In view of the contrasting recoveries from the COVID-19 pandemic, China is expected to overtake rival United States as the world’s largest economy in 2028, five years earlier than the previous estimation, said a forecast by a UK-based think tank on Saturday (December 26).
In its annual report, the Centre for Economics and Business Research (CEBR) hailed China’s “skilful management of the pandemic” and said that “the COVID-19 pandemic and corresponding economic fallout have certainly tipped this rivalry in China’s favour.”
“For some time, an overarching theme of global economics has been the economic and soft power struggle between the United States and China,” said the report. China will have an average economic growth 5.7% a year during 2021-25 while the US is likely to see its growth slumping to 1.9% a year during 2022-24, it added.
Meanwhile, India, which now appears to have been pushed back to being the sixth biggest economy in 2020 after having overtaken the UK in 2019 to bag the fifth spot, will again overtake the country to become the fifth largest economy in 2025. By 2030, India will race to the third spot, the report said.
“India has been knocked off course somewhat through the impact of the pandemic. As a result, after overtaking the UK in 2019, the UK overtakes India again in this year’s forecasts and stays ahead till 2024 before India takes over again,” the report said. The UK appears to have overtaken India again during 2020 as a result of the weakness of the rupee, it added.
The CEBR forecasts the Indian economy will expand by 9% in 2021 and by 7% in 2022. It said that “growth will naturally slow as India becomes more economically developed, with the annual GDP growth expected to sink to 5.8% in 2035.”
The report added: “This growth trajectory will see India become the world’s third largest economy by 2030, overtaking the UK in 2025, Germany in 2027 and Japan in 2030.”
Meanwhile, Japan would remain the world’s third-biggest economy, in dollar terms, until the early 2030s when it would be overtaken by India, pushing Germany down from fourth to fifth, according to the report.
The CEBR said India’s economy had been losing momentum even ahead of the shock delivered by the COVID-19 crisis.
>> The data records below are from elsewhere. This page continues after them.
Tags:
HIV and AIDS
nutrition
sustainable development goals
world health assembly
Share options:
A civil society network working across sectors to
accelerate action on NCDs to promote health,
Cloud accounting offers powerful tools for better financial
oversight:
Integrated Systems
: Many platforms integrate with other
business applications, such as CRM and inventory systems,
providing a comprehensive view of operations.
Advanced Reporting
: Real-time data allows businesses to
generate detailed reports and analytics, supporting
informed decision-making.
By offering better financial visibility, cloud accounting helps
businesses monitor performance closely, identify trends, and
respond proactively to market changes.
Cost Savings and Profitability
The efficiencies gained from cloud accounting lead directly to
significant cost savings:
The GDP growth rate sank to a more than 10-year low of 4.2% in 2019, down from 6.1% the previous year and around half the 8.3% growth rate recorded in 2016.
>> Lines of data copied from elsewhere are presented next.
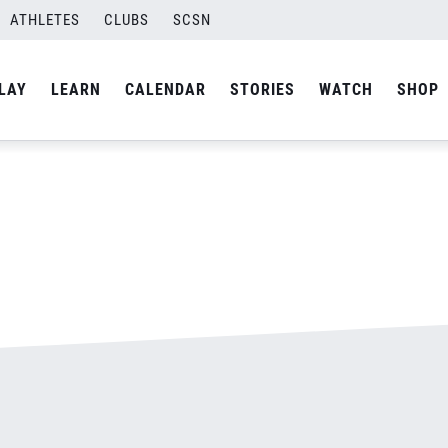
ATHLETES
CLUBS
SCSN
By
admin
LAY
LEARN
CALENDAR
STORIES
WATCH
SHOP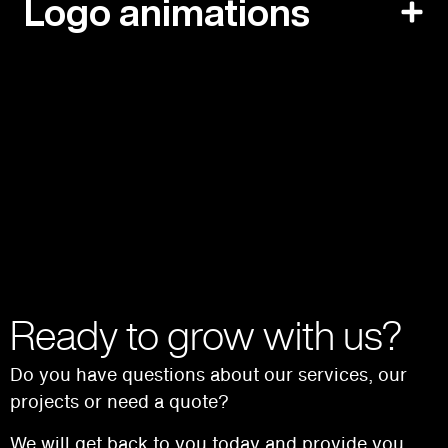
Logo animations
Ready to grow with us?
Do you have questions about our services, our
projects or need a quote?
We will get back to you today and provide you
“Slowing growth has been a consequence of a confluence of factors including fragility in the banking system, adjustment to reforms and a deceleration of global trade,” it said. The COVID-19 pandemic, the think tank said, has been a human and an economic catastrophe for India, with more than 140,000 deaths recorded as of the middle of December.
While this is the highest death toll outside of the US in absolute terms, it equates to around 10 deaths per 100,000, which is a significantly lower figure than has been seen in much of Europe and the Americas.
“GDP in Q2 (April-June) 2020 was 23.9 per cent below its 2019 level, indicating that nearly a quarter of the country’s economic activity was wiped out by the drying up of global demand and the collapse of domestic demand that accompanied the series of strict national lockdowns,” it said.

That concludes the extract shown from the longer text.